Les assistés sociaux ne sont pas la solution aux besoins en main-d'oeuvre

Avec des taux de chômage de 3,8 % et de 2,9 %, la Capitale-Nationale et Chaudière-Appalaches trônent au sommet pour l'emploi à travers la province. Il ne faudra toutefois pas compter sur les chômeurs et les assistés sociaux pour régler les maux de tête des entreprises à la recherche de nouveaux cerveaux, car ils sont de moins en moins nombreux.
Selon des données du ministère du Travail, de l'Emploi et de la Solidarité sociale, le taux d'assistance sociale en juillet 2017 dans la Capitale-Nationale a atteint son plus bas niveau depuis le début de l'année, soit 4,2 % (24 912 prestataires). Du côté de la Rive-Sud, le taux a été de 3,5 % (12 002), soit le chiffre le plus enviable de la province. Le plus proche étant 3,7 % pour le Nord-du-Québec. Le taux le plus élevé se retrouve en Mauricie avec 9,1 % . 
À titre de comparaison, l'an dernier pour le même mois, le taux d'assistance sociale, qui indique la proportion de personnes recevant une aide financière de dernier recours provenant de différents programmes du gouvernement - le programme de solidarité sociale et le programme d'aide sociale - était de 4,4 % (26 038 prestataires) dans la Capitale-Nationale et de 3,7 % (12 507) en Chaudière-Appalaches. 
Rien à voir avec les données de 2006. Depuis, pour ces deux régions, les taux ont chuté de 26,7 % à Québec et de 21,6 % en Chaudière-Appalaches, comme quoi les personnes aptes à travailler sont de plus en plus rares. 
«Les aménagements aux programmes, notamment l'accès aux prestations, ont pu réduire le nombre de personnes admissibles. Par ailleurs, le vieillissement de la population accentue le déplacement des clientèles de l'aide sociale vers les programmes visant la retraite et la vieillesse», précise l'équipe économique du Mouvement Desjardins dans un rapport intitulé La pauvreté au Québec, une réalité encore présente, publié en mars.
Modifications
Rappelons qu'en 2015, le ministre de l'Emploi et de la Solidarité sociale, François Blais, avait annoncé une modification de certaines modalités de son programme d'aide sociale, notamment la réduction du temps qu'un prestataire peut passer à l'extérieur du Québec. L'objectif était d'économiser entre 11 et 15 millions $, peut-on lire dans certains articles.
Pour les personnes présentant des contraintes sévères à l'emploi, entre autres un handicap physique, une blessure ou un trouble cognitif, toujours pour le mois de juillet, on enregistrait 9353 prestataires de l'assistance sociale dans la capitale et 5253 en Chaudière-Appalaches, soit 154 et 80 de moins que pour la même période en 2016.
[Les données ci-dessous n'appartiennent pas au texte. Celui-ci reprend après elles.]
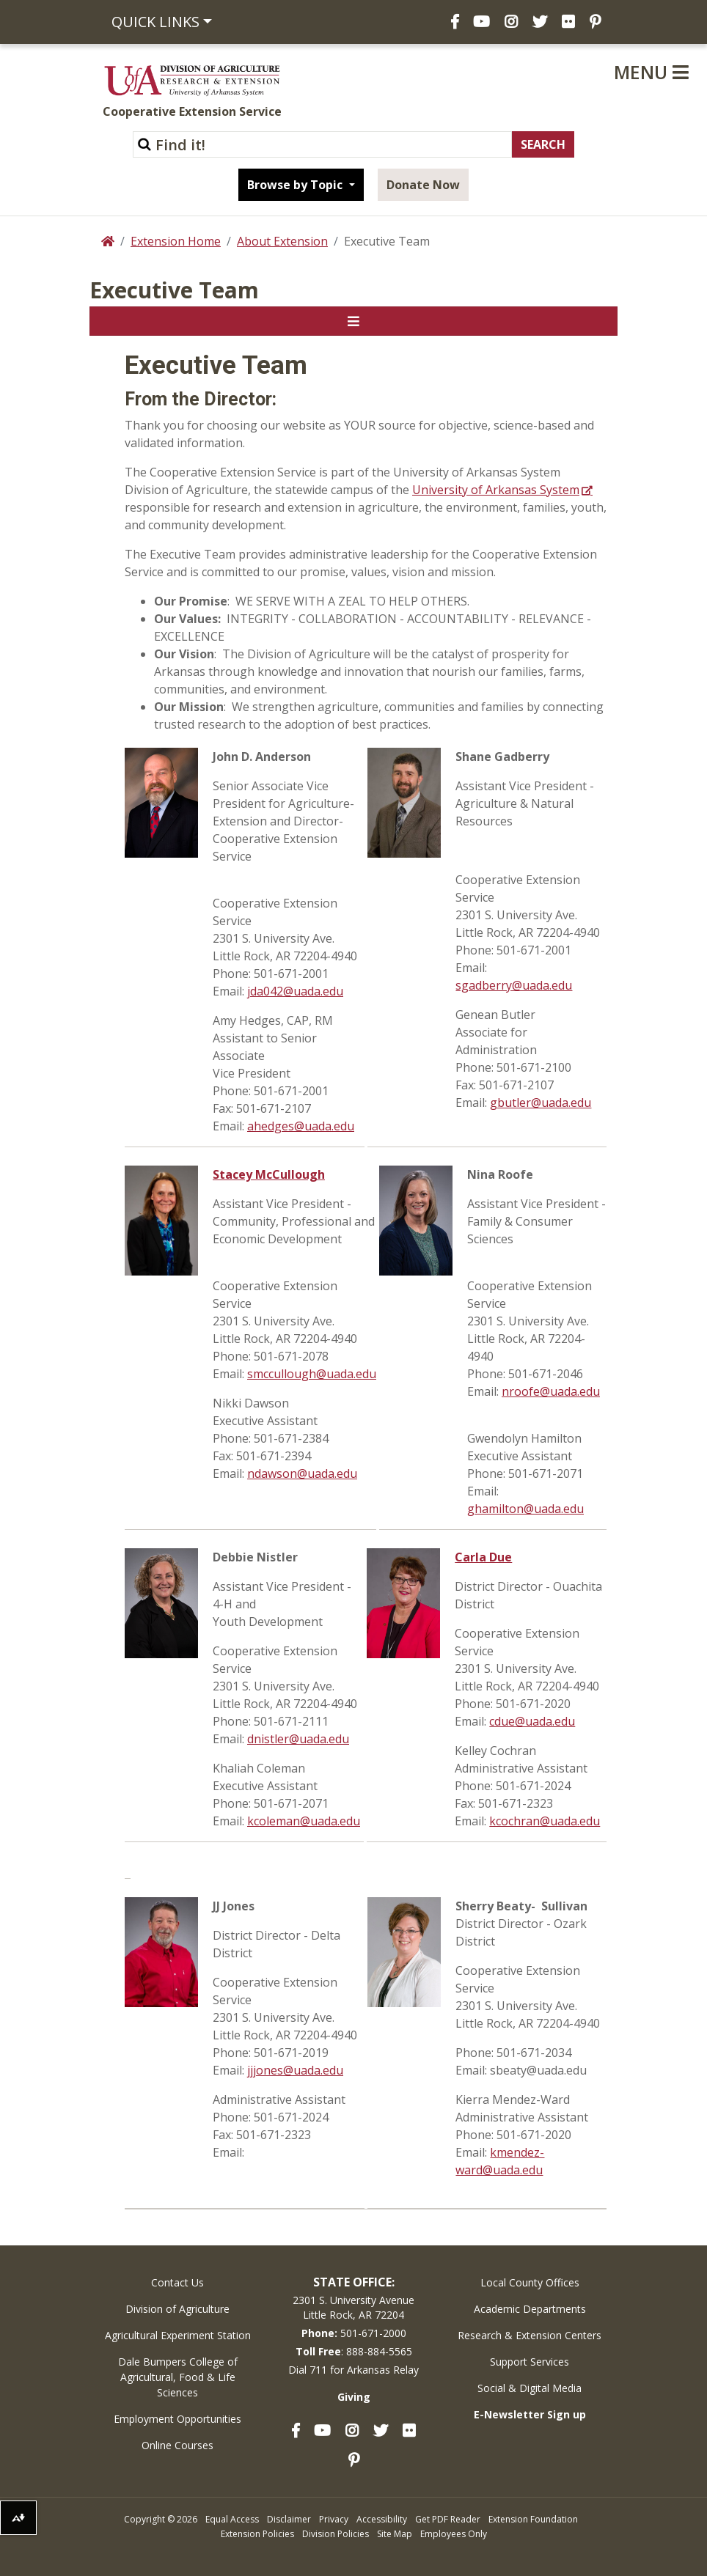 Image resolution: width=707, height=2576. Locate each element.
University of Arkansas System (495, 490)
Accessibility (381, 2519)
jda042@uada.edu (295, 991)
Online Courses (177, 2445)
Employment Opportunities (177, 2419)
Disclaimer (289, 2519)
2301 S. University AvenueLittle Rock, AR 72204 (353, 2307)
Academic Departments (530, 2309)
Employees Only (453, 2534)
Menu (651, 71)
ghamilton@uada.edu (525, 1509)
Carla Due (483, 1557)
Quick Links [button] (155, 22)
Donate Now (423, 185)
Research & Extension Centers (529, 2335)
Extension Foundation (533, 2519)
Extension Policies (257, 2534)
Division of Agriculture (177, 2309)
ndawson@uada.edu (302, 1473)
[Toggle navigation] (353, 321)
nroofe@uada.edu (551, 1391)
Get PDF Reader (447, 2519)
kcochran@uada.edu (544, 1821)
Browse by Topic (296, 185)
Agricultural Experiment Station (178, 2335)
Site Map (394, 2534)
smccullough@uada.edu (311, 1374)
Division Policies (335, 2534)
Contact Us (177, 2282)
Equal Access (232, 2519)
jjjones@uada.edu (295, 2070)
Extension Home (176, 241)
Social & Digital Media (529, 2388)
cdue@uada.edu (532, 1721)
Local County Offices (529, 2282)
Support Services (529, 2362)
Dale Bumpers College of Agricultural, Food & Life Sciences (178, 2377)
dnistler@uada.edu (298, 1739)
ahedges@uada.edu (300, 1126)
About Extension (282, 241)
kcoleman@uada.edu (303, 1821)
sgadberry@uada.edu (513, 985)
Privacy (333, 2519)
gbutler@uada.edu (540, 1102) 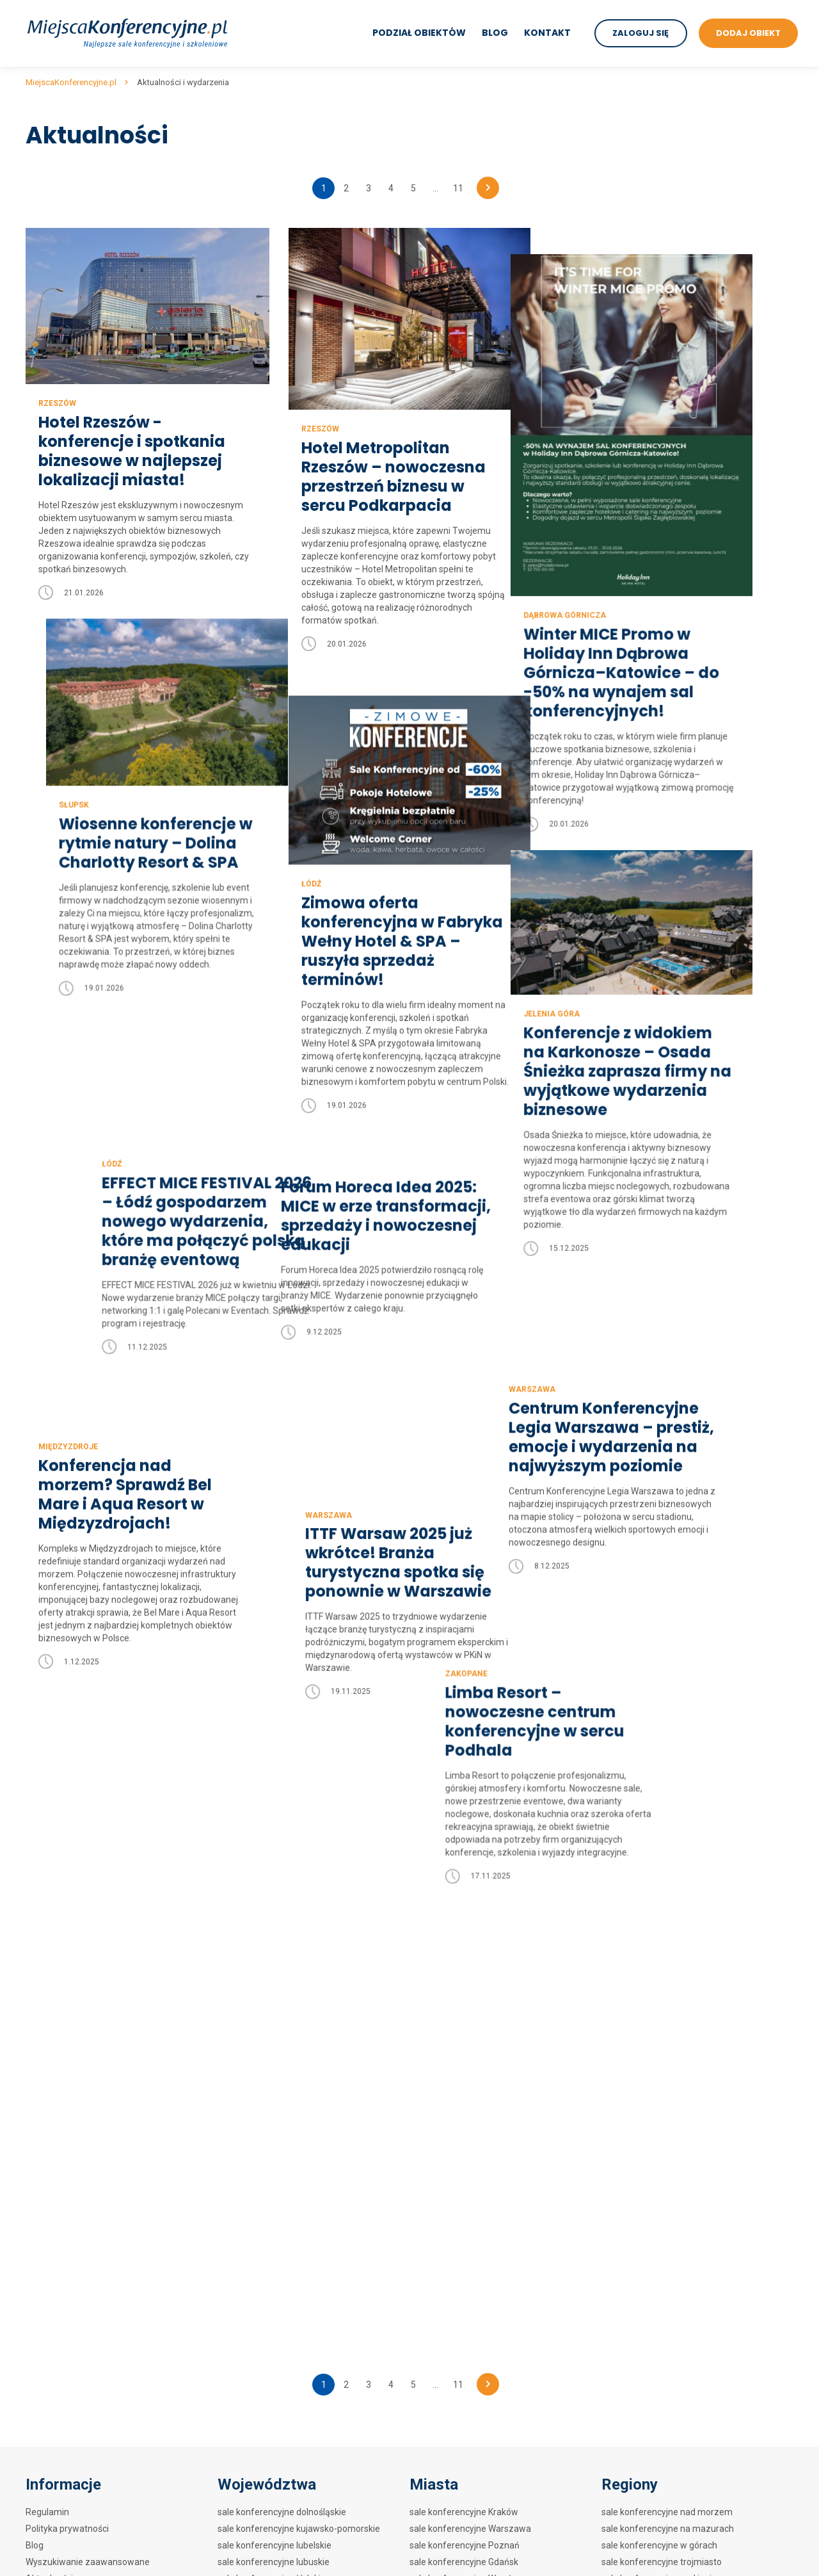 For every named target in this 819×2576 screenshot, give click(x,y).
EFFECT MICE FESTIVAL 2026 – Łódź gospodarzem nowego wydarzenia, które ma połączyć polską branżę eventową (143, 1120)
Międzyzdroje (68, 1429)
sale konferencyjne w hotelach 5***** (677, 1982)
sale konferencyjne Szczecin (467, 1982)
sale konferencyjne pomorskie (278, 2066)
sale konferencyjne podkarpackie (284, 2032)
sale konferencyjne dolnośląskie (282, 1899)
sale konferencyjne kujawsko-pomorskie (299, 1916)
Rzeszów (57, 402)
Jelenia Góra (589, 985)
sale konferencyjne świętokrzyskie (287, 2099)
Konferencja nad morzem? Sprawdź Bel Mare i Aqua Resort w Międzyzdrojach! (125, 1477)
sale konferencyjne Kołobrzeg (470, 2099)
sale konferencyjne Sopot (461, 2066)
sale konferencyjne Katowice (467, 2116)
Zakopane (582, 1657)
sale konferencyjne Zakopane (469, 1999)
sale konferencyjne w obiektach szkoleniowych (695, 2166)
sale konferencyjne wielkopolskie (284, 2132)
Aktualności (49, 1966)
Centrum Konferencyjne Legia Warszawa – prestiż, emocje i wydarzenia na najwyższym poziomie (663, 1333)
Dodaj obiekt (51, 1982)
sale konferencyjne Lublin (461, 2082)
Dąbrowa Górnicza (602, 588)
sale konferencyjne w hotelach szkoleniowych (693, 2149)
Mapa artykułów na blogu (76, 2032)
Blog (494, 32)
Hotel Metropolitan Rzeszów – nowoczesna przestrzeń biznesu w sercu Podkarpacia (391, 477)
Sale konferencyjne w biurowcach (669, 2228)
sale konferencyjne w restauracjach (673, 2116)
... (435, 188)
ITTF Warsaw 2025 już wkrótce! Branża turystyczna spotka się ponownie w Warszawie (392, 1544)
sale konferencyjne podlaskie (276, 2049)
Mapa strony (51, 2016)
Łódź (309, 856)
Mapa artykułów (58, 1999)
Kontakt (546, 32)
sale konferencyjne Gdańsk (464, 1949)
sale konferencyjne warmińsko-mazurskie (302, 2116)
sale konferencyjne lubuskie (274, 1949)
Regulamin (47, 1899)
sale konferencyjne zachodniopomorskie (299, 2149)
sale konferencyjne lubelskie (274, 1933)
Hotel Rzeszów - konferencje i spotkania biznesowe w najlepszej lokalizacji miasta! (131, 450)
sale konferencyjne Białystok (467, 2032)
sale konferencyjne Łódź (459, 2016)
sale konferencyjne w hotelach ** (668, 2032)
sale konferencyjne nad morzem (667, 1899)
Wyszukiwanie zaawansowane (88, 1949)
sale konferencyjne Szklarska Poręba (484, 2199)
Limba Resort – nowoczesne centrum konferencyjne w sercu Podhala (650, 1705)
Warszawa (584, 1285)
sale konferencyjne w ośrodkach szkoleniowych (697, 2182)
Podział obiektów (418, 32)
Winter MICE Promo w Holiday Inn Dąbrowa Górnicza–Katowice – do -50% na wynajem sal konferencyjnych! (658, 647)
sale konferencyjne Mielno (462, 2182)
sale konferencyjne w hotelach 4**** (675, 1999)
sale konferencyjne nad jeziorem (667, 1966)
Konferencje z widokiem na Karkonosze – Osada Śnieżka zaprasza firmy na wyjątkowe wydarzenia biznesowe (664, 1043)
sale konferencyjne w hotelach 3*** (673, 2016)
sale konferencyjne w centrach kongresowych (693, 2066)
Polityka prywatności (67, 1916)
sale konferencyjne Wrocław (466, 1966)
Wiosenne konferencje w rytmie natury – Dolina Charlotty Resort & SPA (135, 840)
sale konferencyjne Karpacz (465, 2149)
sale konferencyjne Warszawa (470, 1916)
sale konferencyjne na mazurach (667, 1916)
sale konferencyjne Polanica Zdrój (478, 2049)
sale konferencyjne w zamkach (664, 2082)
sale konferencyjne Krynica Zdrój (475, 2215)
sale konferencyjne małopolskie (282, 1982)
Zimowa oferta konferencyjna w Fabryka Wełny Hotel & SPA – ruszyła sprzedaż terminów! (400, 914)
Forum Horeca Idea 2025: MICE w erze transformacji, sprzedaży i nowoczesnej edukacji (404, 1179)
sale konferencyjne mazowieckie (284, 1999)
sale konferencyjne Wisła (460, 2132)
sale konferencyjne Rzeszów (468, 2166)
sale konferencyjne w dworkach (665, 2099)
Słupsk (53, 802)
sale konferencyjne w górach (659, 1933)
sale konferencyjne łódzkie (272, 1966)
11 (458, 188)
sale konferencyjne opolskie (274, 2016)
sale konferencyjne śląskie (271, 2082)
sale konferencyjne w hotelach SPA (672, 2049)
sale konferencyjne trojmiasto (661, 1949)
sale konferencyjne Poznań (465, 1933)
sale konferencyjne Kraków (464, 1899)
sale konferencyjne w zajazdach (666, 2132)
Par ailleurs, depuis quelque temps, plusieurs compagnies de la région se tournent vers cette catégorie de main-d'oeuvre pour combler leurs besoins. Dans un article du Soleil du mois de juin, le Groupe TAQ avait notamment indiqué que la croissance de l'entreprise pourrait être encore plus remarquable si le gouvernement du Québec lui permettait de faire le plein, par le Programme de subventions aux entreprises adaptées, de nouveaux travailleurs éprouvant des limitations physiques ou intellectuelles. 
Dans les catégories des prestataires «sans contrainte» et «contraintes temporaires [état de santé, grossesse ou l'âge]», on retrouvait 15 828 personnes pour l'ensemble des deux territoires, soit une baisse de 6,2 %. 
Maintenant pour la province, en juillet, le taux d'assistance sociale des 0 à 64 ans était de 6,0 %, «soit le plus bas taux mensuel jamais atteint», précise par courriel un porte-parole du ministère de l'Emploi. Le montant des prestations versées aux ménages a été de 232 194 904,41 $, dont 15 169 797,80 $ dans la Capitale-Nationale et 7501 020,56 $ en Chaudière-Appalaches.